A quick stay (and exit) in Barcelona
We´ll start with the good parts of Barcelona, we explored the city, starting at the port and walking up the main La Rambla, the famous road through the middle of the city which is a wide cobble-stone pedestrian street. The buildings and architecture in the city are truly amazing, it is like a big outdoor museum. Some of the features the city is known for are the works of Gaudi, who has a very organic style of architecture with lots of curving shapes and colors. His unfinished masterpiece, and what he devoted most of his life to, is the Familia cathedral. It was started in the 1860's and is still not nearly finished. It is scheduled to be done by 2030, as it is entirely funded by donations and the fee for tourists to walk through it. We entered and it is a major construction site. The outside has soaring spires and intricately carved pictures of animals and nature scenes in the walls. The columns on the inside are made to look like trees, with the roots spreading into the floor at the bottom and the branches and canopy spreading overhead to form the roof of the center of the church. At first, Gaudi´s work seems eccentric, but we got to read his writings inside the church and he was a genius, with an understanding of math and nature that was ahead of his time. His writings reminded us of Ayn Rand´s Fountainhead.The restaurants in Barcelona were great, there is such a variety of foods there. We ate a long lunch at a Spanish-Morrocan style restaurant. Another Indian meal for dinner, it was delicious, we don´t find as much Asian food here in the Mediterranean.

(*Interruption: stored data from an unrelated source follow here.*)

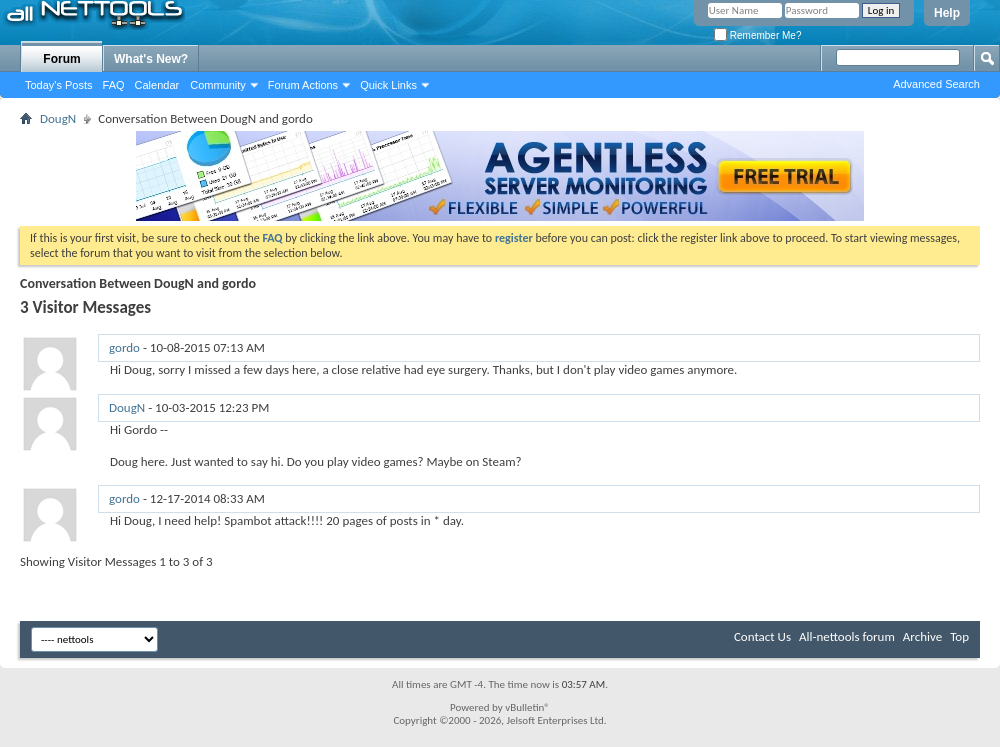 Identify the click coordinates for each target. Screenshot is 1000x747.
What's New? (151, 59)
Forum (61, 59)
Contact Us (762, 636)
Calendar (157, 85)
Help (947, 13)
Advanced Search (936, 84)
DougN (58, 118)
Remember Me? (757, 35)
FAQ (114, 85)
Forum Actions (303, 85)
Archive (922, 636)
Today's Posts (59, 85)
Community (218, 85)
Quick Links (388, 85)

Then there is the disappointing side of Barcelona. We´ve been told such good things by people who have been there before, so we had high hopes, but we have to believe that Barcelona has changed dramatically the past few years or even months. There is a saying that you never wash a rental car before returning it, and Barcelona seems like an old rental car that has been absolutely trashed. Our first view of the city coming in on the train was through a shattered window, and even windows in the designer clothing stores in the city center were smashed, and looked like they had been shot. There was trash everywhere in the streets and grafitti covered the beautiful buildings. Even many of the sculptures in the city parks had grafitti on them. The La Rambla street was full of souvenir stands and people getting suckered into a card game here, in which tourists play what they think is a game of chance, but they don´t realize there are accomplices of the dealer playing alongside them. We wonder if the bombings right before the election, and the entry of a new government are part of it. Things we read here (in the Iberia airlines magazine for example, which you would think would try and say good things) say that Barcelona is having severe social problems lately due to the influx of poor immigrants. Walking around, we saw posters for only two political parties- the Communists, and the anti-immigration Socialist party. The Catelonia separitist movement is also prevalent, with grafitti spray-painted "This is not Spain" and "Bombers!". We met some nice people inside of buildings, but everyone on the street seemed to give us dirty looks. The receptionist at our hotel told us it was perfectly safe to walk outside- as long as we weren´t drunk, walked quickly, and clutched any bags tightly to our chest. These our just our own views and possibly an isolated bad experience, but it was shocking and we didn´t even feel safe.
So we made the first unscheduled change in all of our trips, and decided to leave Barcelona a day early and head to Ibiza- Yeah! Back to a small, sandy island in the Mediterranean!